Money

The First Purchase: Letting Kids Buy Something with Their Own Money

May 2, 2026 · 4 min read

There is a moment every parent remembers: the day their child counted out their own saved money and bought something with it. Not with your money. With theirs. The pride on their face is real, and the financial lesson is permanent.

This single experience — wanting something, waiting for it, earning it, buying it — teaches delayed gratification, goal-setting, and the true value of money in a way that no lecture or worksheet ever could.

Why It Matters So Much

94%
of kids who save for and buy their own first item report feeling "proud" or "grown-up"
longer retention of financial lessons when tied to a real purchase experience
$15-25
is the ideal price range for a first saving goal (achievable but requires patience)

Setting It Up for Success

Help them choose a specific, visible goal. Not "I want to save money" but "I want that specific LEGO set that costs $22." Put a picture of it on the Save jar. Specificity turns saving from abstract discipline into concrete excitement.
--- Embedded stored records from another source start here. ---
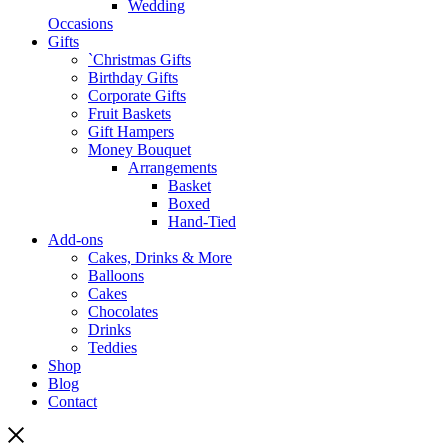
Wedding
Occasions
Gifts
`Christmas Gifts
Birthday Gifts
Corporate Gifts
Fruit Baskets
Gift Hampers
Money Bouquet
Arrangements
Basket
Boxed
Hand-Tied
Add-ons
Cakes, Drinks & More
Balloons
Cakes
Chocolates
Drinks
Teddies
Shop
Blog
Contact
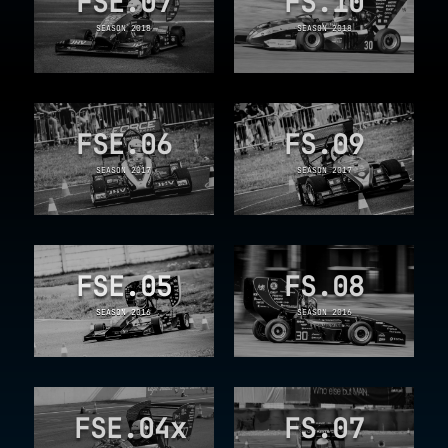
FSE.07
FS.10
SEASON 2018
SEASON 2018
FSE.06
FS.09
SEASON 2017
SEASON 2017
FSE.05
FS.08
SEASON 2016
SEASON 2016
FSE.04x
FS.07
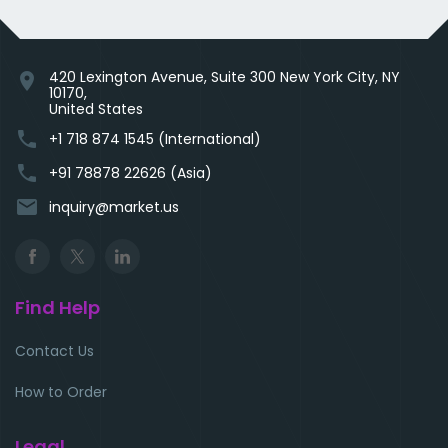
420 Lexington Avenue, Suite 300 New York City, NY
location_on
10170,
United States
phone
+1 718 874 1545 (International)
phone
+91 78878 22626 (Asia)
email
inquiry@market.us
Find Help
Contact Us
How to Order
Legal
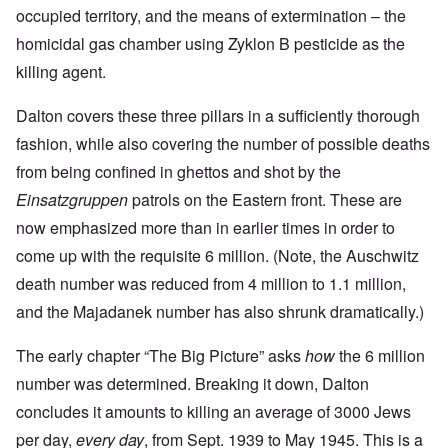
occupied territory, and the means of extermination – the
homicidal gas chamber using Zyklon B pesticide as the
killing agent.
Dalton covers these three pillars in a sufficiently thorough
fashion, while also covering the number of possible deaths
from being confined in ghettos and shot by the
Einsatzgruppen
patrols on the Eastern front. These are
now emphasized more than in earlier times in order to
come up with the requisite 6 million. (Note, the Auschwitz
death number was reduced from 4 million to 1.1 million,
and the Majadanek number has also shrunk dramatically.)
The early chapter “The Big Picture” asks
how
the 6 million
number was determined. Breaking it down, Dalton
concludes it amounts to killing an average of 3000 Jews
per day,
every day
, from Sept. 1939 to May 1945. This is a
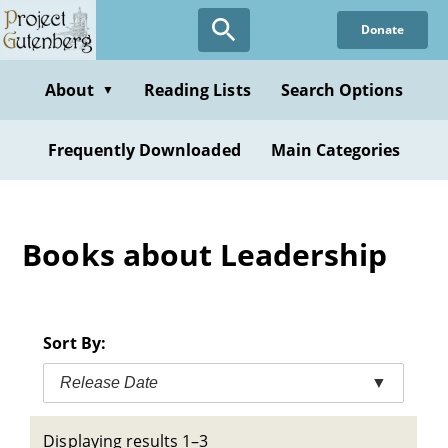
Skip
Donate
to
main
content
About
Reading Lists
Search Options
▼
Frequently Downloaded
Main Categories
Books about Leadership
Sort By:
Release Date
▼
Displaying results 1–3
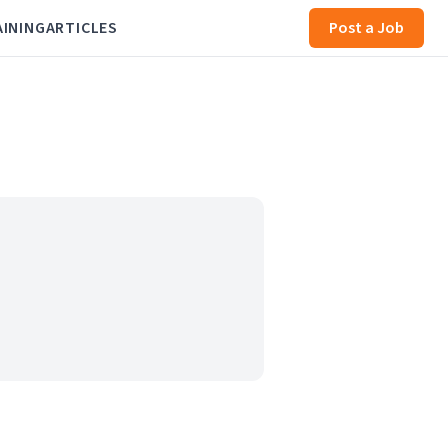
AINING
ARTICLES
Post a Job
Track progress visibly. A simple chart on the fridge: "$22 goal. $0... $4... $8..." with each addition marked. The visual progress is motivating in a way that a number in a jar is not. Kids check the chart daily.

Let them hand over the money themselves. At the register, let your child count out the bills and coins. Yes, it is slow. Yes, there might be a line. That moment of counting and paying is where ownership becomes real. Do not shortcut it.

"The first time a child spends their own money, they discover that money is not just numbers. It is choices made real."

— Neale Godfrey, Money Doesn’t Grow on Trees (2006)

Set the goal. Track the progress. Let them pay. Then watch them carry that purchase home like it is the most important thing they have ever owned. Because in a way, it is.